Task statement: Your answer must be an exact copy of the data below.

Records to use:
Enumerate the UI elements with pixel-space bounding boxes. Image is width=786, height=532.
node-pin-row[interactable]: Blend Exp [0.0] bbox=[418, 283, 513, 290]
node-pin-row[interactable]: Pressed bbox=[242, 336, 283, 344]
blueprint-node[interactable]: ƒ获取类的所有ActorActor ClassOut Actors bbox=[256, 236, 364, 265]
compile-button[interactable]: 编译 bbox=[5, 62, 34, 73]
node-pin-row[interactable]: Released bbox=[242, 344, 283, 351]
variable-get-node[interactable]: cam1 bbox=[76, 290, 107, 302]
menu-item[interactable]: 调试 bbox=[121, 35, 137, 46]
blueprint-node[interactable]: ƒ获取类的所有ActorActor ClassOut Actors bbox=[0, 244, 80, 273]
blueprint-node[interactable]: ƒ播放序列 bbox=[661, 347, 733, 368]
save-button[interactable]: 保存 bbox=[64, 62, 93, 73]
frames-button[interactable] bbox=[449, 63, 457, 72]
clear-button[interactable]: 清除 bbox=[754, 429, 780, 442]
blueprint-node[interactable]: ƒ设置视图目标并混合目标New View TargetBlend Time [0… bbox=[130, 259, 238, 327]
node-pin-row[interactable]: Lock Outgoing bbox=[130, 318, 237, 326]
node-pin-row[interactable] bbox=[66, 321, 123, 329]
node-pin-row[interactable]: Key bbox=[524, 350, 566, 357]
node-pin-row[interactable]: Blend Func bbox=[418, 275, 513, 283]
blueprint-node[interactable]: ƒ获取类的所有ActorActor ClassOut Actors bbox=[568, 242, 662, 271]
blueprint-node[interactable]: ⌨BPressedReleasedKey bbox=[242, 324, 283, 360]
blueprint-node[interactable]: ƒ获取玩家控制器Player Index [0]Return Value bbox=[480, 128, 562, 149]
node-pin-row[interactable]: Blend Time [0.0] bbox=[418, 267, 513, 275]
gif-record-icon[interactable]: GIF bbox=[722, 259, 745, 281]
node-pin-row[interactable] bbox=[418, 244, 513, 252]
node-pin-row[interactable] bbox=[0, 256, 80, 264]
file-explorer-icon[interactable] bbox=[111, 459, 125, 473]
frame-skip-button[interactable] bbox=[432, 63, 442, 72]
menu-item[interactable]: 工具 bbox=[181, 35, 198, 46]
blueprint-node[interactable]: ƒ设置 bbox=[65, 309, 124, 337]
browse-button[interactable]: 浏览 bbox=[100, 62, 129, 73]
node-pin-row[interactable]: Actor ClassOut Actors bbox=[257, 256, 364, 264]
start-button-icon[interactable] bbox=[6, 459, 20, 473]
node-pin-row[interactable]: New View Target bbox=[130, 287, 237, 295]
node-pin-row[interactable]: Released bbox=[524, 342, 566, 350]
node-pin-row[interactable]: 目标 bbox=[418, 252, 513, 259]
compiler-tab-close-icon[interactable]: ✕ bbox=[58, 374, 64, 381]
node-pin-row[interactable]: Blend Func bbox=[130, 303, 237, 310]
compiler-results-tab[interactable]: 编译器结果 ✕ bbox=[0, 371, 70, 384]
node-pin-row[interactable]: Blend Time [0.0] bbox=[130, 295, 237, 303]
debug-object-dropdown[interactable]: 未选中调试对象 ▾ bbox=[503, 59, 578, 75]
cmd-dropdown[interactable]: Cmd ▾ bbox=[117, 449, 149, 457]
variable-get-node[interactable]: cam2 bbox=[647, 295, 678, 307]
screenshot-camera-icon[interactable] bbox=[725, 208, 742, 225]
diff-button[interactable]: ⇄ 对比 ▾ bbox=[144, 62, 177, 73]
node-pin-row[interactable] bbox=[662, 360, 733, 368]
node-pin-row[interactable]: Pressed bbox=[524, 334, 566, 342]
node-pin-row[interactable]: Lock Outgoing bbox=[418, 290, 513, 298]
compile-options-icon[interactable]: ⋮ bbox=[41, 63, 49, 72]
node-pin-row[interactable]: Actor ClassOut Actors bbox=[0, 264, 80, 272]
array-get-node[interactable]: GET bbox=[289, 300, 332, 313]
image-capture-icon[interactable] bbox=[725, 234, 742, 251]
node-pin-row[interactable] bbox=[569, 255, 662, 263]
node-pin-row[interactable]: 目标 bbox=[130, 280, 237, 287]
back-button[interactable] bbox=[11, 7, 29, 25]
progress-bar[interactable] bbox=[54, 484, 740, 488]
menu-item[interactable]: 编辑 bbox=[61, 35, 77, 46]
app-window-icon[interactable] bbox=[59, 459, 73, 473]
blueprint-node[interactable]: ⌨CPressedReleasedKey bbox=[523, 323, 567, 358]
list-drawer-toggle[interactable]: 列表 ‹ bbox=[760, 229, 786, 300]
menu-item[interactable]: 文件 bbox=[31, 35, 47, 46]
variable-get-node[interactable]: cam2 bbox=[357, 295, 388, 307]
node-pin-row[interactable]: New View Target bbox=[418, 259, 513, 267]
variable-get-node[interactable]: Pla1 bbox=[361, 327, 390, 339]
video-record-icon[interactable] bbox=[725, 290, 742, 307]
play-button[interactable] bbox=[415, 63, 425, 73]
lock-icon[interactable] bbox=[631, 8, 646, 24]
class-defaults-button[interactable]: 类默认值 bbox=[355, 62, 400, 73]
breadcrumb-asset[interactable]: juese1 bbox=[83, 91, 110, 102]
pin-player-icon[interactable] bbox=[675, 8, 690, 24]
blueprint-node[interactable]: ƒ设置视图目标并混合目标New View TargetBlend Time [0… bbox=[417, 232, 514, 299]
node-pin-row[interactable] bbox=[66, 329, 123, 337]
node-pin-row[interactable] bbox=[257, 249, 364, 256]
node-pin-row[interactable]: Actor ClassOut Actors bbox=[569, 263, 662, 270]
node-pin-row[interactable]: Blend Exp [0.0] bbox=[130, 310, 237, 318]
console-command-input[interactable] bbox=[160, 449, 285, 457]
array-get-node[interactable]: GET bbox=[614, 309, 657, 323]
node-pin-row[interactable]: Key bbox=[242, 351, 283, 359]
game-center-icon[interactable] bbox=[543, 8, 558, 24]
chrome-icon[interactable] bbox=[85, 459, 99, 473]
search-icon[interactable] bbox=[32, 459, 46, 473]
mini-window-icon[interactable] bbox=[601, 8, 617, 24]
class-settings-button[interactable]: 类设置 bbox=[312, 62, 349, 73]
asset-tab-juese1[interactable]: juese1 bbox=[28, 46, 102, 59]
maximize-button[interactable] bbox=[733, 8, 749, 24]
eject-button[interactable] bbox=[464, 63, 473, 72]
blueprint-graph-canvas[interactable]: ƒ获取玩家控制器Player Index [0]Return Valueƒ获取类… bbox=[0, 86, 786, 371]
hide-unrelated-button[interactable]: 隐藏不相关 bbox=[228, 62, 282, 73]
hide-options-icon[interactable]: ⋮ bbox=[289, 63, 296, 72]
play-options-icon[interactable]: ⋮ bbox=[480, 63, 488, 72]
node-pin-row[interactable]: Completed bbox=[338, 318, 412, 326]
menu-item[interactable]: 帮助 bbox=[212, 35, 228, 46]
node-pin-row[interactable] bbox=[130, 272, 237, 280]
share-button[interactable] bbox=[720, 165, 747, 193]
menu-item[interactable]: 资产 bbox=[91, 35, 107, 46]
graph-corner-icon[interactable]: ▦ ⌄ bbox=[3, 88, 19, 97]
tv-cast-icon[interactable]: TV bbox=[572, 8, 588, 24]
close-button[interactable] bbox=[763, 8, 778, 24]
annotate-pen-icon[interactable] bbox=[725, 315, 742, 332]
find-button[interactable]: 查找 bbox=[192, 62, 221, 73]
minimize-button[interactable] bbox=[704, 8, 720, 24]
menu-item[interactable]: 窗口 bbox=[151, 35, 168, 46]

Response for this exercise:
Enumerate the UI elements with pixel-space bounding boxes. Image is width=786, height=532.
node-pin-row[interactable]: Blend Exp [0.0] bbox=[418, 283, 513, 290]
node-pin-row[interactable]: Pressed bbox=[242, 336, 283, 344]
blueprint-node[interactable]: ƒ获取类的所有ActorActor ClassOut Actors bbox=[256, 236, 364, 265]
compile-button[interactable]: 编译 bbox=[5, 62, 34, 73]
node-pin-row[interactable]: Released bbox=[242, 344, 283, 351]
variable-get-node[interactable]: cam1 bbox=[76, 290, 107, 302]
menu-item[interactable]: 调试 bbox=[121, 35, 137, 46]
blueprint-node[interactable]: ƒ获取类的所有ActorActor ClassOut Actors bbox=[0, 244, 80, 273]
blueprint-node[interactable]: ƒ播放序列 bbox=[661, 347, 733, 368]
save-button[interactable]: 保存 bbox=[64, 62, 93, 73]
frames-button[interactable] bbox=[449, 63, 457, 72]
clear-button[interactable]: 清除 bbox=[754, 429, 780, 442]
blueprint-node[interactable]: ƒ设置视图目标并混合目标New View TargetBlend Time [0… bbox=[130, 259, 238, 327]
node-pin-row[interactable]: Lock Outgoing bbox=[130, 318, 237, 326]
node-pin-row[interactable] bbox=[66, 321, 123, 329]
node-pin-row[interactable]: Key bbox=[524, 350, 566, 357]
node-pin-row[interactable]: Blend Func bbox=[418, 275, 513, 283]
blueprint-node[interactable]: ƒ获取类的所有ActorActor ClassOut Actors bbox=[568, 242, 662, 271]
blueprint-node[interactable]: ⌨BPressedReleasedKey bbox=[242, 324, 283, 360]
blueprint-node[interactable]: ƒ获取玩家控制器Player Index [0]Return Value bbox=[480, 128, 562, 149]
node-pin-row[interactable]: Blend Time [0.0] bbox=[418, 267, 513, 275]
gif-record-icon[interactable]: GIF bbox=[722, 259, 745, 281]
node-pin-row[interactable] bbox=[418, 244, 513, 252]
node-pin-row[interactable] bbox=[0, 256, 80, 264]
file-explorer-icon[interactable] bbox=[111, 459, 125, 473]
frame-skip-button[interactable] bbox=[432, 63, 442, 72]
menu-item[interactable]: 工具 bbox=[181, 35, 198, 46]
blueprint-node[interactable]: ƒ设置 bbox=[65, 309, 124, 337]
browse-button[interactable]: 浏览 bbox=[100, 62, 129, 73]
node-pin-row[interactable]: Actor ClassOut Actors bbox=[257, 256, 364, 264]
start-button-icon[interactable] bbox=[6, 459, 20, 473]
node-pin-row[interactable]: New View Target bbox=[130, 287, 237, 295]
node-pin-row[interactable]: Released bbox=[524, 342, 566, 350]
node-pin-row[interactable]: 目标 bbox=[418, 252, 513, 259]
compiler-tab-close-icon[interactable]: ✕ bbox=[58, 374, 64, 381]
node-pin-row[interactable]: Blend Func bbox=[130, 303, 237, 310]
compiler-results-tab[interactable]: 编译器结果 ✕ bbox=[0, 371, 70, 384]
node-pin-row[interactable]: Blend Time [0.0] bbox=[130, 295, 237, 303]
debug-object-dropdown[interactable]: 未选中调试对象 ▾ bbox=[503, 59, 578, 75]
cmd-dropdown[interactable]: Cmd ▾ bbox=[117, 449, 149, 457]
variable-get-node[interactable]: cam2 bbox=[647, 295, 678, 307]
screenshot-camera-icon[interactable] bbox=[725, 208, 742, 225]
diff-button[interactable]: ⇄ 对比 ▾ bbox=[144, 62, 177, 73]
node-pin-row[interactable] bbox=[662, 360, 733, 368]
node-pin-row[interactable]: Pressed bbox=[524, 334, 566, 342]
node-pin-row[interactable]: Lock Outgoing bbox=[418, 290, 513, 298]
compile-options-icon[interactable]: ⋮ bbox=[41, 63, 49, 72]
node-pin-row[interactable]: Actor ClassOut Actors bbox=[0, 264, 80, 272]
array-get-node[interactable]: GET bbox=[289, 300, 332, 313]
image-capture-icon[interactable] bbox=[725, 234, 742, 251]
node-pin-row[interactable] bbox=[569, 255, 662, 263]
node-pin-row[interactable]: 目标 bbox=[130, 280, 237, 287]
back-button[interactable] bbox=[11, 7, 29, 25]
progress-bar[interactable] bbox=[54, 484, 740, 488]
menu-item[interactable]: 编辑 bbox=[61, 35, 77, 46]
app-window-icon[interactable] bbox=[59, 459, 73, 473]
blueprint-node[interactable]: ⌨CPressedReleasedKey bbox=[523, 323, 567, 358]
list-drawer-toggle[interactable]: 列表 ‹ bbox=[760, 229, 786, 300]
menu-item[interactable]: 文件 bbox=[31, 35, 47, 46]
variable-get-node[interactable]: cam2 bbox=[357, 295, 388, 307]
node-pin-row[interactable]: New View Target bbox=[418, 259, 513, 267]
variable-get-node[interactable]: Pla1 bbox=[361, 327, 390, 339]
video-record-icon[interactable] bbox=[725, 290, 742, 307]
play-button[interactable] bbox=[415, 63, 425, 73]
lock-icon[interactable] bbox=[631, 8, 646, 24]
class-defaults-button[interactable]: 类默认值 bbox=[355, 62, 400, 73]
breadcrumb-asset[interactable]: juese1 bbox=[83, 91, 110, 102]
pin-player-icon[interactable] bbox=[675, 8, 690, 24]
blueprint-node[interactable]: ƒ设置视图目标并混合目标New View TargetBlend Time [0… bbox=[417, 232, 514, 299]
node-pin-row[interactable] bbox=[66, 329, 123, 337]
node-pin-row[interactable] bbox=[257, 249, 364, 256]
node-pin-row[interactable]: Actor ClassOut Actors bbox=[569, 263, 662, 270]
node-pin-row[interactable]: Blend Exp [0.0] bbox=[130, 310, 237, 318]
console-command-input[interactable] bbox=[160, 449, 285, 457]
array-get-node[interactable]: GET bbox=[614, 309, 657, 323]
node-pin-row[interactable]: Key bbox=[242, 351, 283, 359]
game-center-icon[interactable] bbox=[543, 8, 558, 24]
chrome-icon[interactable] bbox=[85, 459, 99, 473]
search-icon[interactable] bbox=[32, 459, 46, 473]
mini-window-icon[interactable] bbox=[601, 8, 617, 24]
class-settings-button[interactable]: 类设置 bbox=[312, 62, 349, 73]
asset-tab-juese1[interactable]: juese1 bbox=[28, 46, 102, 59]
maximize-button[interactable] bbox=[733, 8, 749, 24]
eject-button[interactable] bbox=[464, 63, 473, 72]
blueprint-graph-canvas[interactable]: ƒ获取玩家控制器Player Index [0]Return Valueƒ获取类… bbox=[0, 86, 786, 371]
hide-unrelated-button[interactable]: 隐藏不相关 bbox=[228, 62, 282, 73]
hide-options-icon[interactable]: ⋮ bbox=[289, 63, 296, 72]
play-options-icon[interactable]: ⋮ bbox=[480, 63, 488, 72]
node-pin-row[interactable]: Completed bbox=[338, 318, 412, 326]
menu-item[interactable]: 帮助 bbox=[212, 35, 228, 46]
node-pin-row[interactable] bbox=[130, 272, 237, 280]
share-button[interactable] bbox=[720, 165, 747, 193]
menu-item[interactable]: 资产 bbox=[91, 35, 107, 46]
graph-corner-icon[interactable]: ▦ ⌄ bbox=[3, 88, 19, 97]
tv-cast-icon[interactable]: TV bbox=[572, 8, 588, 24]
close-button[interactable] bbox=[763, 8, 778, 24]
annotate-pen-icon[interactable] bbox=[725, 315, 742, 332]
find-button[interactable]: 查找 bbox=[192, 62, 221, 73]
minimize-button[interactable] bbox=[704, 8, 720, 24]
menu-item[interactable]: 窗口 bbox=[151, 35, 168, 46]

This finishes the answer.